# Router jig Ideas



## AcroJumper (Jan 21, 2014)

Preface: I am new here, and still relatively novice in woodworking. 

I recently got a 45d Lock Miter bit, and routing adjacent panels, one side requires the wood to be flat, and the other to be vertical. Clamping the flat piece to get a good miter is great, but I am constantly having issues with the vertical piece to stay in perfect 90 degree alignment while riding against the fence. 

Anyone resolve similar issues with a homemade jig and/or clamp system? 

I have been "googling" router sleds, but everything seems to be aligned for routing flat, and would have an issue with vertical boards. 

Thanks in advance for any tips/suggestions!


----------



## liquid6 (Feb 15, 2011)

I have used a router and table in a similar fashion to make a dado. If you can, but finger boards on the infeed and outfeed portion of the table. I took mine off of my fence (my work piece was too tall and it had a slight bow in it) and put it in the miter slot on my table. Worked like a champ.


----------



## Hammer1 (Aug 1, 2010)

Easiest way is to make a router table that holds the router on the fence. The bit projects at the intersection of the fence and table. You still feed against the rotation of the bit but the fence is to the left, not the right as it is on a normal router table. I've always called it a horizontal router table, vs a normal, vertical router table. Any operations that would require standing work on end with a vertical router table, can be done on a horizontal router table, holding the work to the table. Not just lock miter bit operations but numerous others. You probably know that with a lock miter, you may have to offset the outfeed side of the fence if the bit is set to remove a bit of material at the point.
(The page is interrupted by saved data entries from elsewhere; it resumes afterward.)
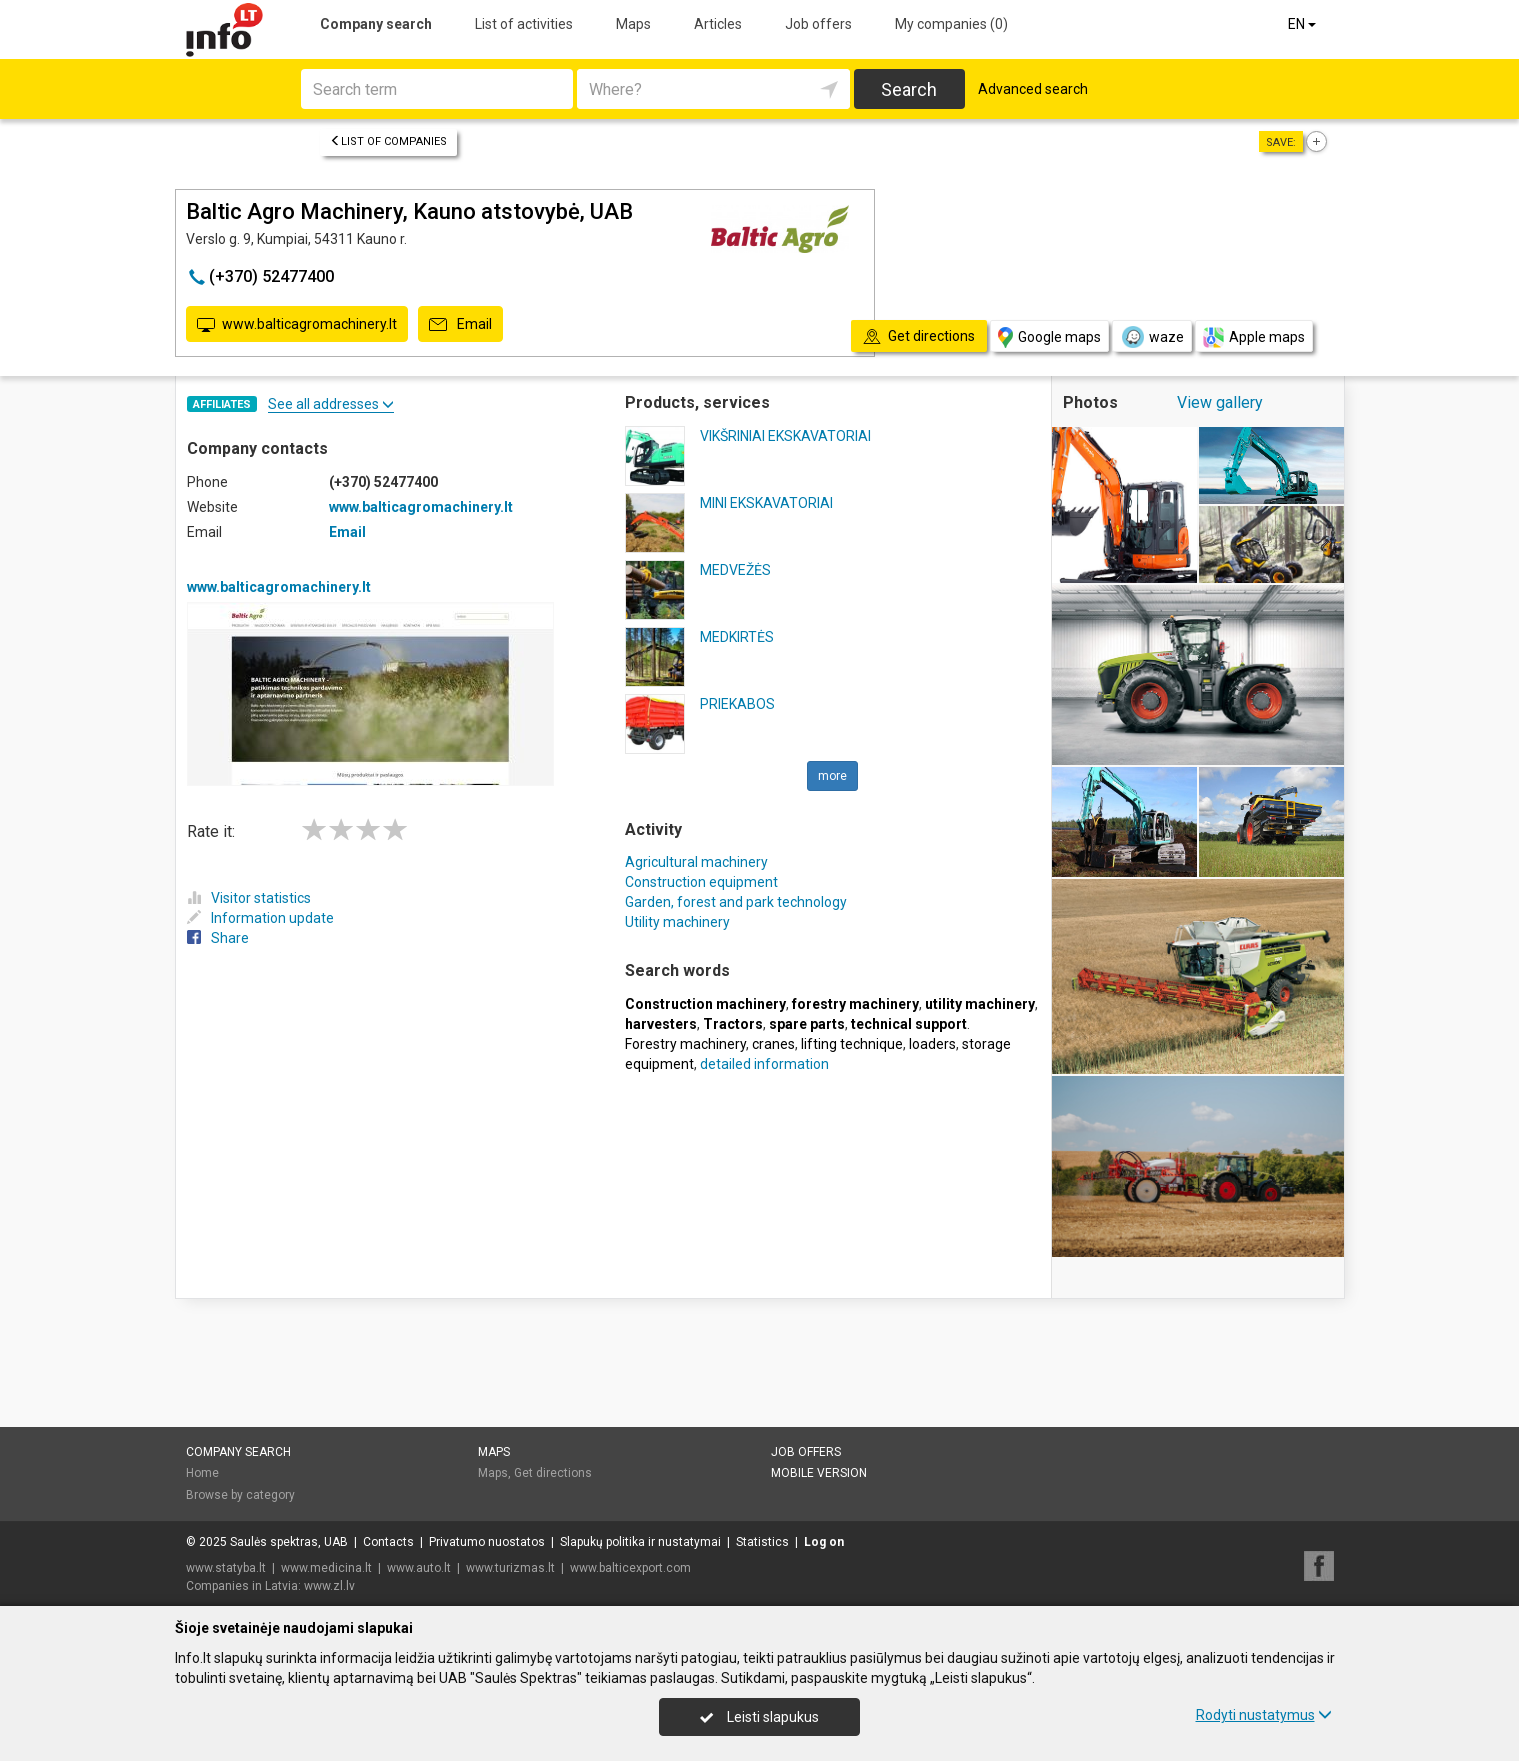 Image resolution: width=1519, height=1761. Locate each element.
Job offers (818, 24)
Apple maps (1254, 337)
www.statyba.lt (226, 1568)
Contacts (388, 1542)
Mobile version (819, 1473)
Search (909, 89)
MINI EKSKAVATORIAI (766, 503)
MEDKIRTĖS (737, 637)
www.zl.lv (329, 1586)
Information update (260, 918)
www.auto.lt (419, 1568)
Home (202, 1473)
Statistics (762, 1542)
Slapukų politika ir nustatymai (640, 1542)
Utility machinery (677, 922)
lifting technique (852, 1044)
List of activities (524, 24)
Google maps (1049, 337)
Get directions (553, 1473)
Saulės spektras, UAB (289, 1542)
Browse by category (240, 1495)
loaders (932, 1044)
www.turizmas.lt (510, 1568)
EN (1303, 24)
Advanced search (1033, 89)
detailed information (764, 1064)
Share (218, 938)
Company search (376, 24)
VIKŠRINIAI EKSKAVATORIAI (785, 436)
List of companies (388, 141)
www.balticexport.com (630, 1568)
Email (460, 325)
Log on (824, 1542)
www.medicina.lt (326, 1568)
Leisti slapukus (759, 1717)
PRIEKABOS (737, 704)
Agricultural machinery (696, 862)
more (832, 776)
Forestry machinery (685, 1044)
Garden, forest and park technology (736, 902)
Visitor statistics (249, 898)
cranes (773, 1044)
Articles (718, 24)
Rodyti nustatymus (1264, 1715)
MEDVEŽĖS (735, 570)
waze (1152, 337)
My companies (951, 24)
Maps (633, 24)
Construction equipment (701, 882)
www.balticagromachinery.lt (297, 325)
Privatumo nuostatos (487, 1542) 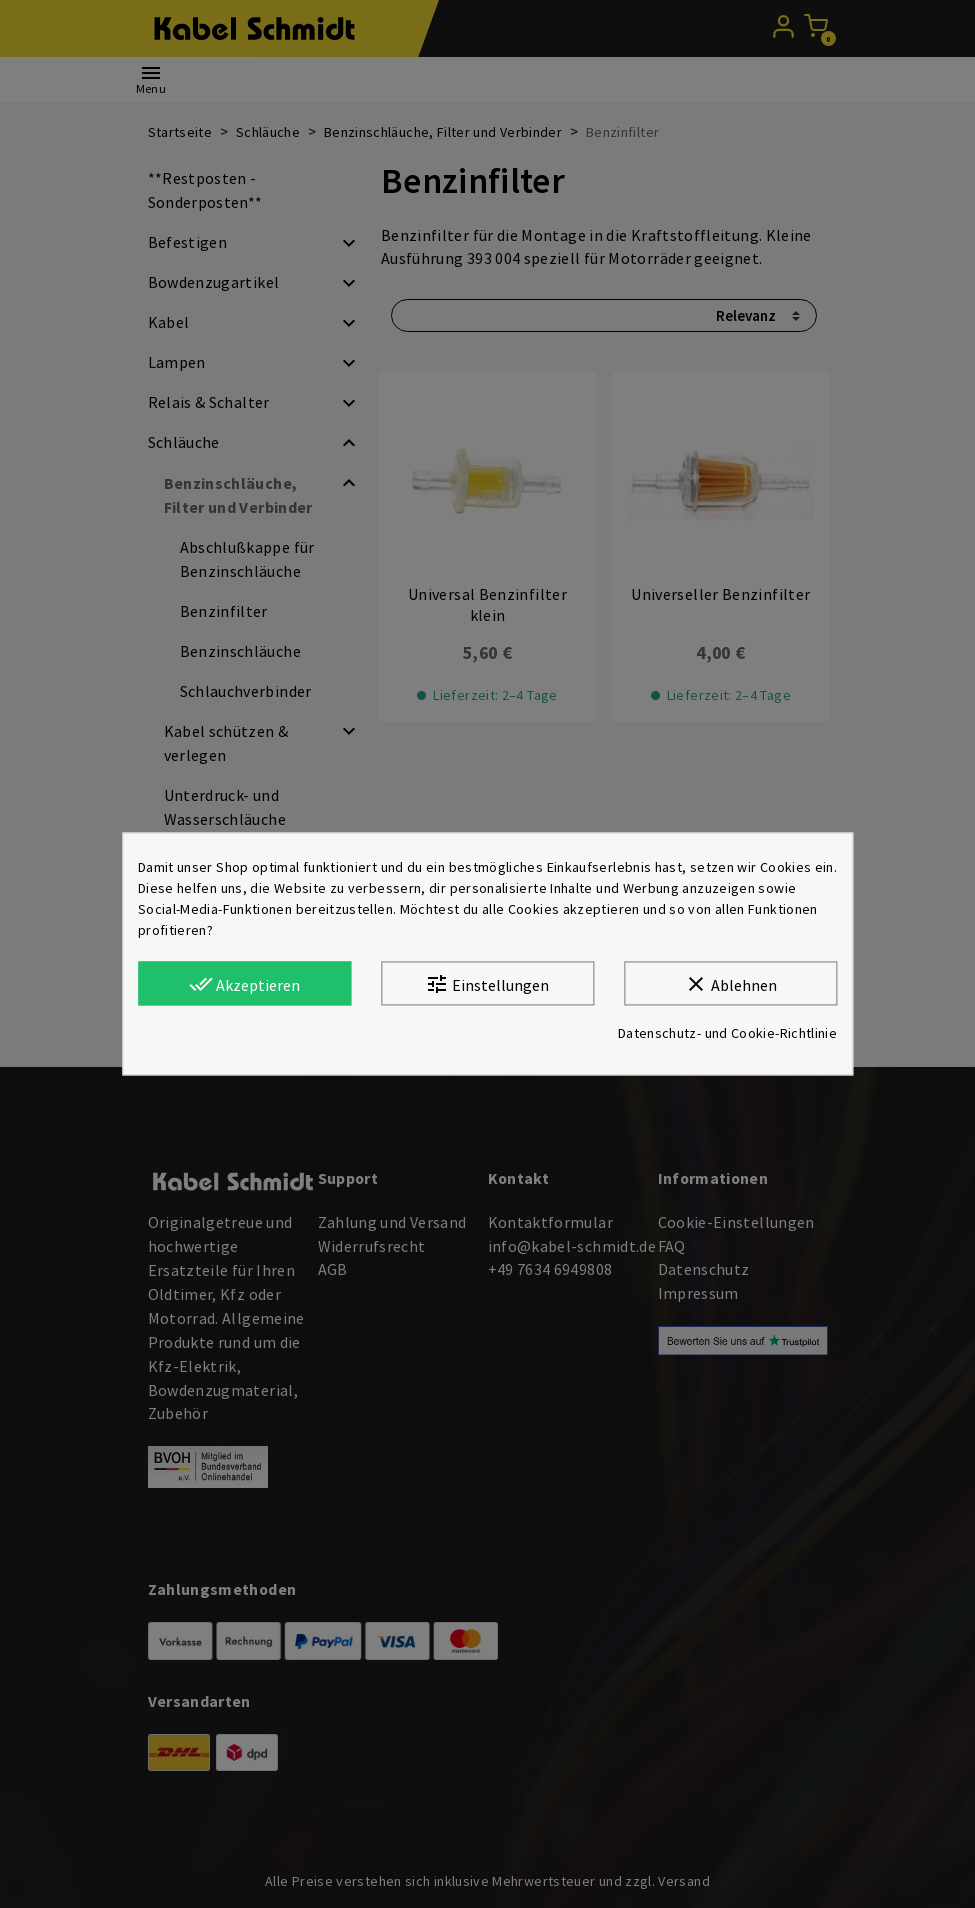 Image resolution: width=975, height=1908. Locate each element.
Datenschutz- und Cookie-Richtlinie (727, 1034) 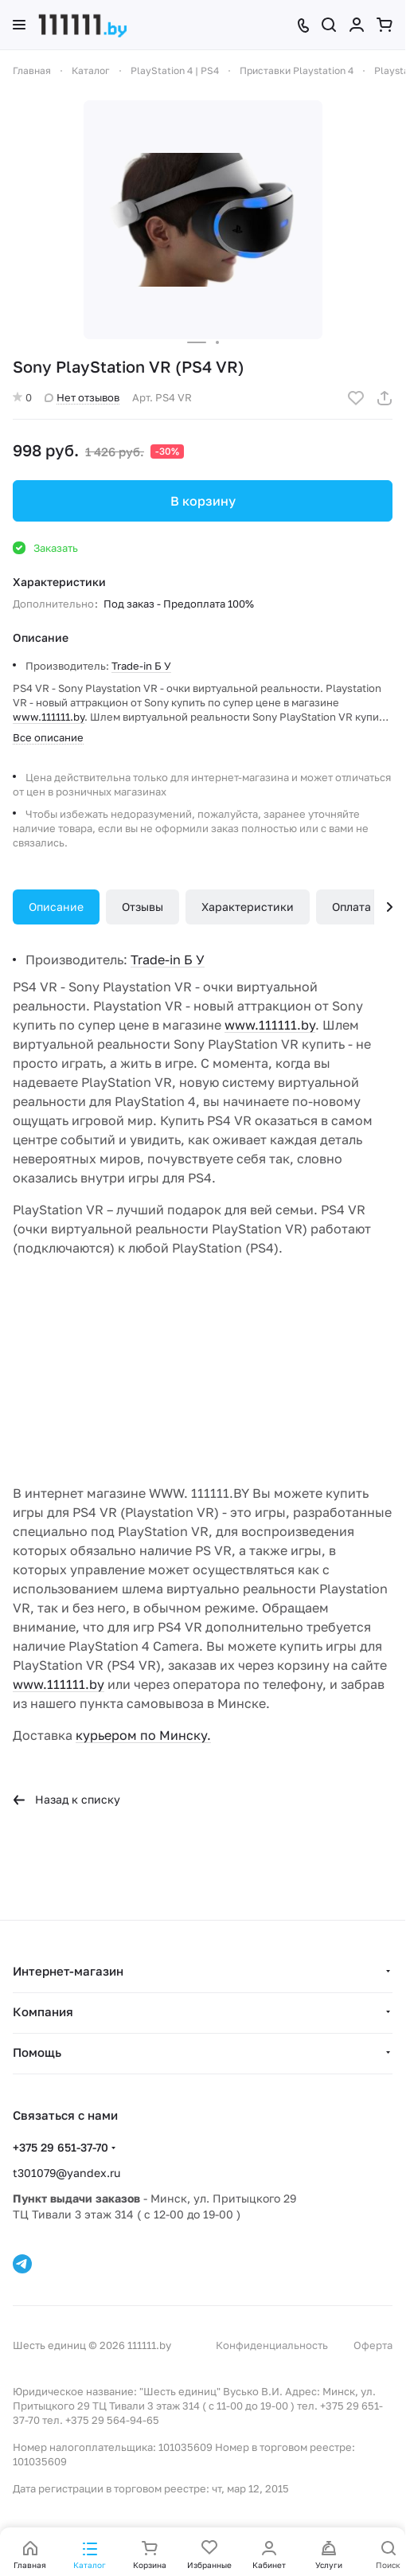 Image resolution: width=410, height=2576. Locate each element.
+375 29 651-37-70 (60, 2147)
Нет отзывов (82, 397)
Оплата (351, 906)
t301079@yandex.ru (66, 2172)
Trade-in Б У (141, 665)
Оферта (372, 2345)
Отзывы (142, 906)
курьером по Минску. (143, 1735)
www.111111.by (48, 716)
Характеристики (247, 906)
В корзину (203, 501)
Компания (43, 2011)
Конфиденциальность (272, 2345)
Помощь (37, 2052)
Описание (56, 906) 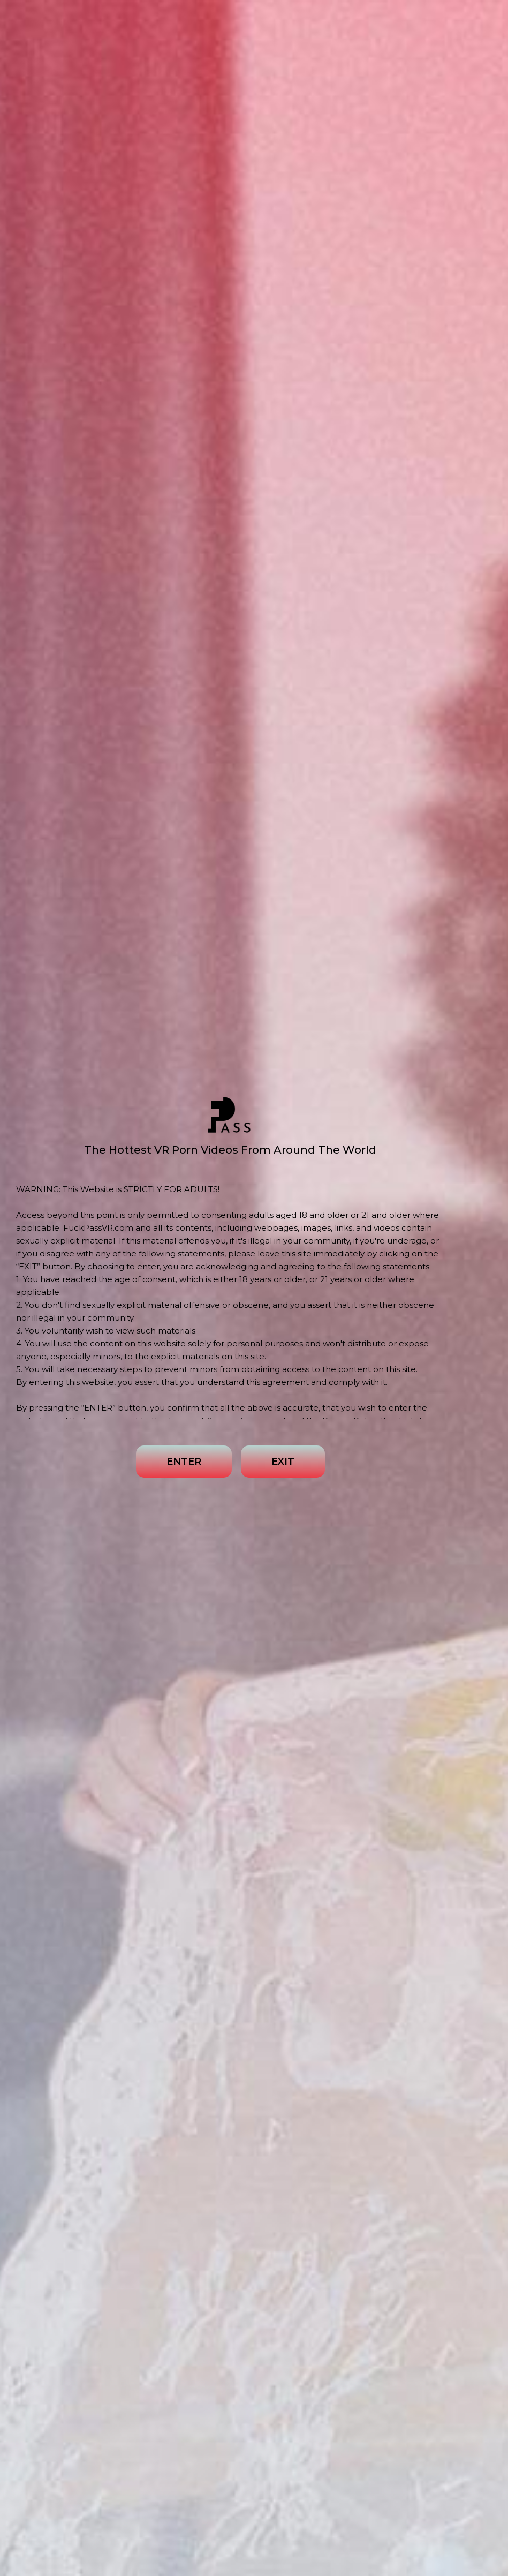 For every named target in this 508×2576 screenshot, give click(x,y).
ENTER (183, 1461)
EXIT (282, 1461) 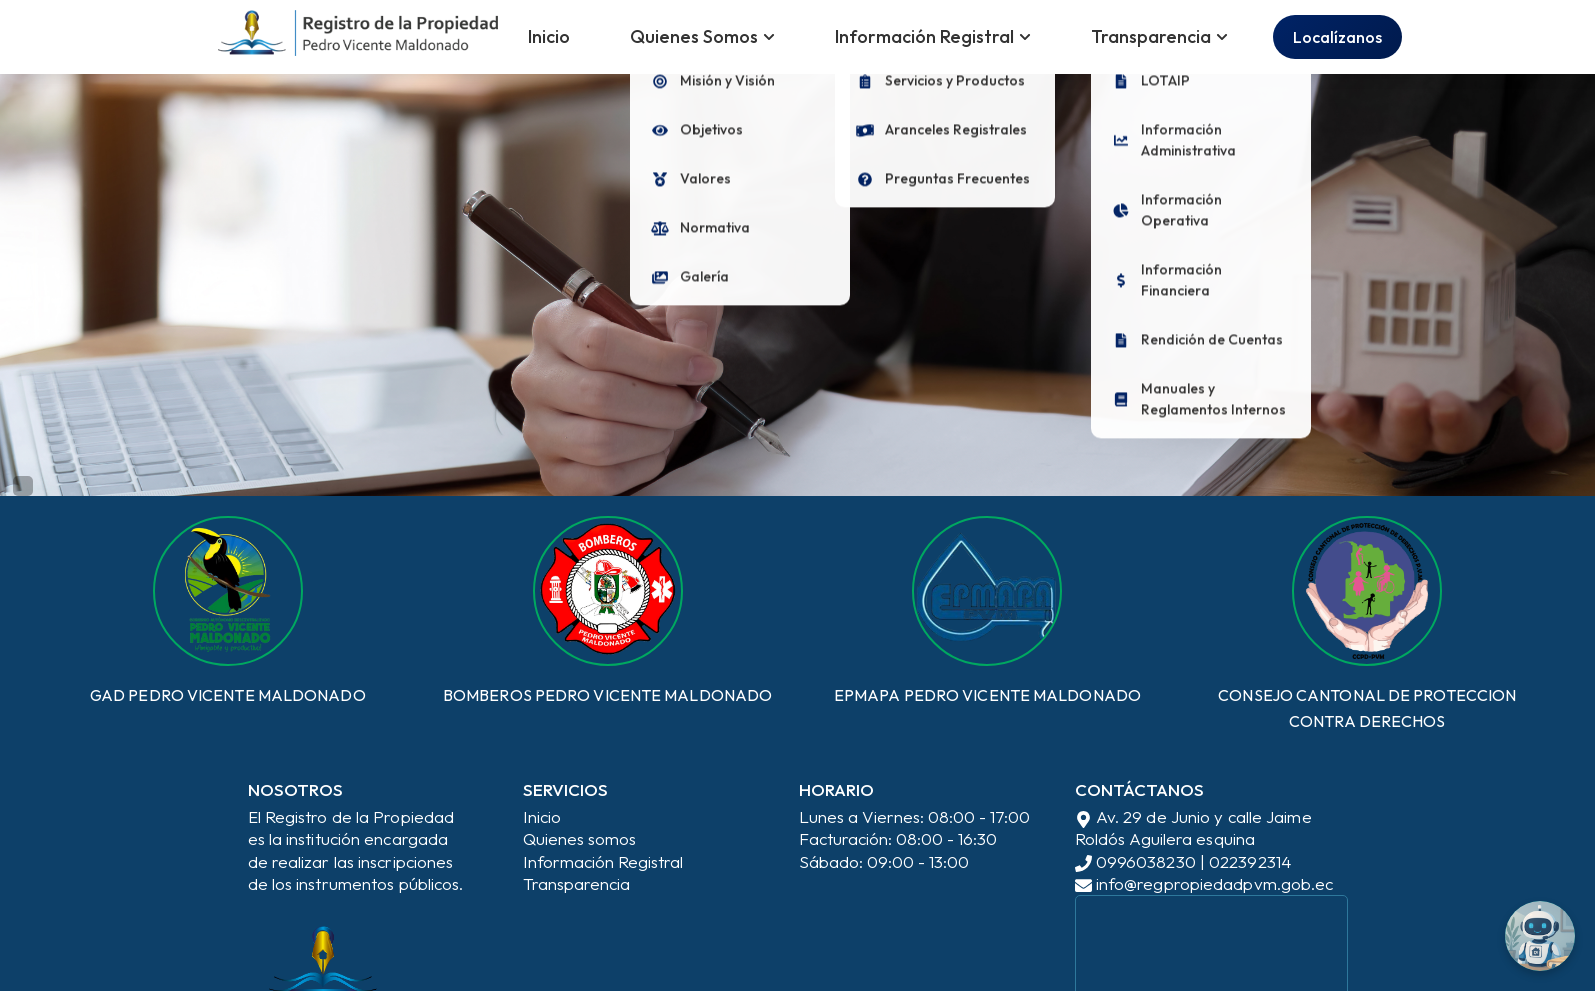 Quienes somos (579, 838)
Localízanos (1337, 37)
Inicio (549, 36)
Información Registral (603, 861)
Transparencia (576, 883)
Not so easy to do when holding work vertically on end.

I'll be darned, there is a picture of mine on Google images.
https://www.google.com/search?q=hor...2Fhow-tall-your-router-fence-31543%2F;300;400


----------



## AcroJumper (Jan 21, 2014)

Thank you for the advice. 

@Liquid: Yeah, finger boards as awesome as they are, I was still having the same issue as you with the bow. Because I am attempting to create boxes with them (I love finger joints, but want to increase my skill in other joint systems) all four edges of all six panels are getting routed, I am looking for the way with zero tolerance. I will give your recommendation a try. 

@Hammer: Radical idea. I do have an extra Ryobi table with the router, albeit it only takes 1/4 collet, so maybe buying a fourth router is needed pending the wife's blessing of course. I can set up a dedicated "vertical" routing table 

I am also now considering creating a taller zero clearance fence that could accommodate larger stock. Any thoughts?


----------



## Dave Paine (May 30, 2012)

I have a jig to hold pieces vertical. I use it mostly on the table saw, but it would also work on the router table.

A couple of pieces of MDF, one for base, one for the vertical face. A couple of other pieces of MDF as braces/gusset.









When used on the router table you would want a spacer on the other side to keep the jig aligned with the fence.

Mine rides on the table saw fence.


----------



## AcroJumper (Jan 21, 2014)

Dave, I like this. Gave me some ideas for how to work it myself. Thank you sir.


----------



## bladeburner (Jun 8, 2013)

Some bits cry out for a ZCI fence. I have some slap-on aux fences for many router table operations and the lock miter is one of those. I also buy a setup block for bits, if offered. Can't hurt!

Cut enough of the profile with a scrollsaw, bandsaw, coping saw, etc., to allow the bit to finish the profile. Don't forget the top bearing on some bits. A square piece of 2 X 8 with a big knob or short dowel will serve as a push block (horiz & vert).

Here's a pic of a slap-on fence. Oh yea, don't hesitate to make notes to yourself on the fence!


----------



## AcroJumper (Jan 21, 2014)

So I was thinking with a sled of sorts that clamps, and I am lining up for a lot of edges to route, that would be a lot of clamping, unclamping, clamping, etc...

So I was thinking a jig that would attach to the fence that is expandable, as well as maintains the correct orientation for the vertical board by having it held in place. 

Anybody have any thoughts on the image??

As Always, Thank you Gentleman.


----------



## Wema826 (Jul 22, 2012)

My opinion would be to make or buy a horizontal router table. They open up a ton of additional possibilities. I am about to put the finishing touches on mine tomorrow i hope(weather depending). 

Its not pretty but it works the key to making them is make sure everything that is supposed to be square is indeed square. I will post some picks of it when I get the chance.


----------



## bladeburner (Jun 8, 2013)

Along with my slap-on fence, I use a this push block.


----------